A Better Way To Measure Performance Persistence

by: Christopher Holt

“Performance persistence” is never far from the minds of both hedge fund investors and researchers. Many studies have attempted to determine if good managers can actually remain good or if their performance is destined to “revert to the mean”. In general, they conclude that persistence does exist ... bad managers remain bad. Unfortunately, the opposite is not generally believed to be very true.

One author of a recent study on return persistence, Daniel Capocci, found that previous returns showed modest predictive ability and wrote on these pages last March:

“…we found that the alphas were significantly positive for deciles 2 to 8 in the previous year’s performance rankings, but not for the previous year’s best and worst performing funds.”

Now Markus Schmid and Samuel Manser of the Swiss Institute of Banking and Finance and Credit Suisse say they have identified what they say is a better way to measure persistence - by looking at only one strategy, long/short equity. Taking aim at Capocci and others, they argue that lopping hedge funds with different investment strategies into the same analysis is less robust. Analysing just one strategy, on the other hand, removes strategy-specific betas from the equation.

Like Capocci, they divide hedge funds into 10 portfolios depending on their previous performance. Then they track the performance of those portfolios going forward. Here’s what they found:

As you can see from this chart, the best performing funds during the “initial” period actually have a slightly higher chance of being in that category during the subsequent period. The worst performing funds during the initial period had at least as high a chance of remaining the worst performing - and triple the chance of dropping out of the database altogether.
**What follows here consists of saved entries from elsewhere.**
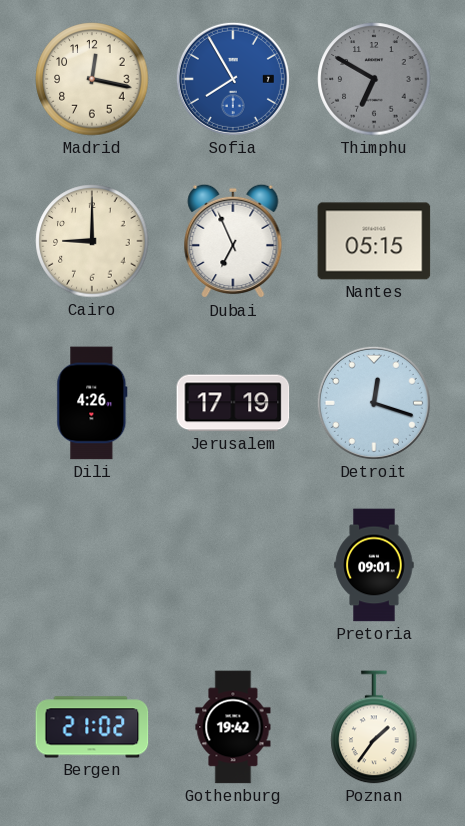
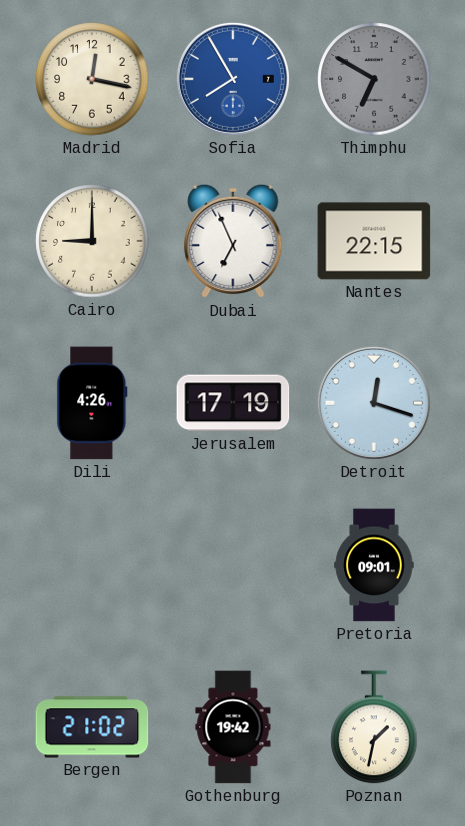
Nantes: 05:15 -> 22:15
Poznan: 1:36 -> 1:32
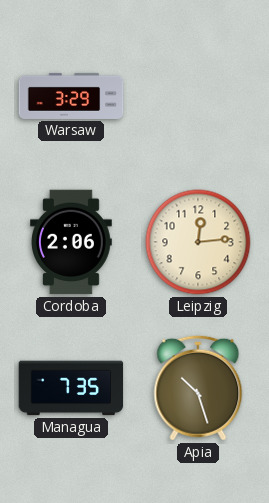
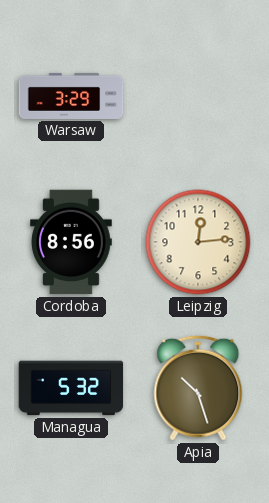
Cordoba: 2:06 -> 8:56
Managua: 7:35 -> 5:32
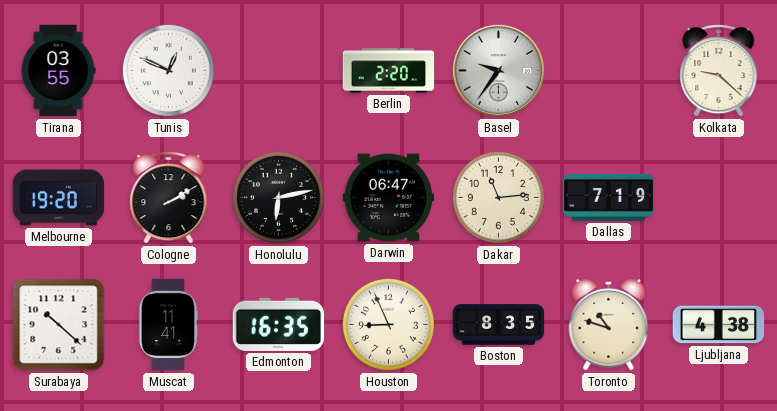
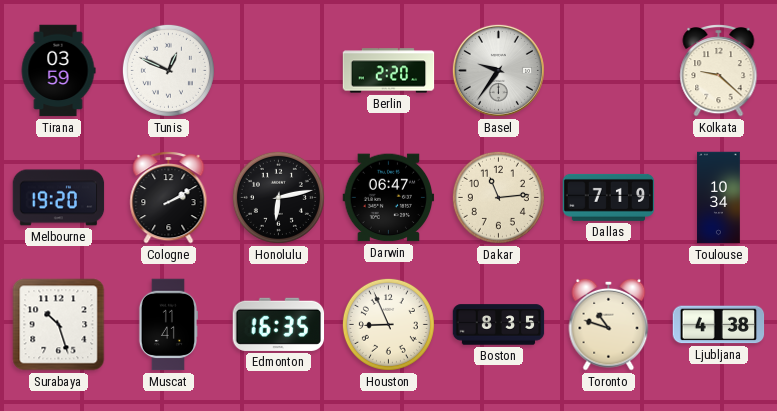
Tirana: 03:55 -> 03:59
Toulouse: none -> 10:34
Surabaya: 10:22 -> 10:27
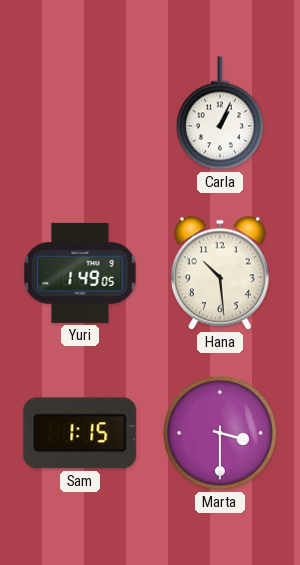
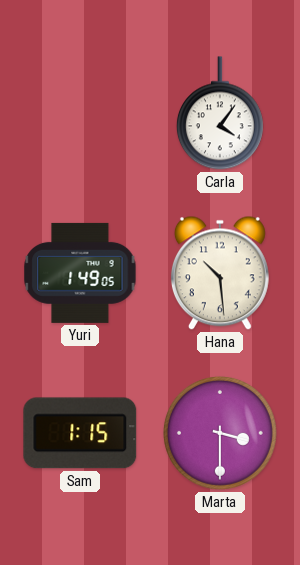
Carla: 1:04 -> 4:06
Unfortunately, when you look closely at this chart you also see that the best funds in the initial period also have a relatively high change of totally bombing in the subsequent period (either ending up in the bottom decile or falling out of the database entirely). There’s also a solid chance that the real stinkers from an initial period can actually vault to the first decile in the subsequent period.

But despite this, there does appear to be some very modest evidence of persistence across different deciles. The chances of a 9th decile fund having been in that same decile during the previous period are above average (or more accurately, above the median). Same for funds in the 2nd, 3rd, 4th and 7th deciles.

Still, these relationships are weak, say the authors, and “forming portfolios based on lagged returns does not seem to be a useful way to detect alpha portfolios”. Plus, rapid changes in return ranking could simply be the result of being long- (or short-) bias during a big market swing.

So instead, they conduct essentially the same analysis using alpha instead of raw returns. The results are more promising:

Now we’re talking! You don’t need a microscope to see that relationship. The return persistence across the middle of this chart can easily be seen with the naked eye. Say the authors:

“…significant alphas are clearly located in the portfolios containing the funds with high lagged alpha. Persistence in alpha is especially pronounced for the extreme portfolios 1A and 10C. [ed: the best and worst initial-period portfolios].”

The authors conclude by echoing the caution that Capocci raised in his AAA guest posting: that return-chasing (or at least alpha-chasing) succumbs to the friction costs of lock-ups and trading costs.

But apparently, that doesn’t negate the significant value that can be added by a bit of pre-investment alpha analysis.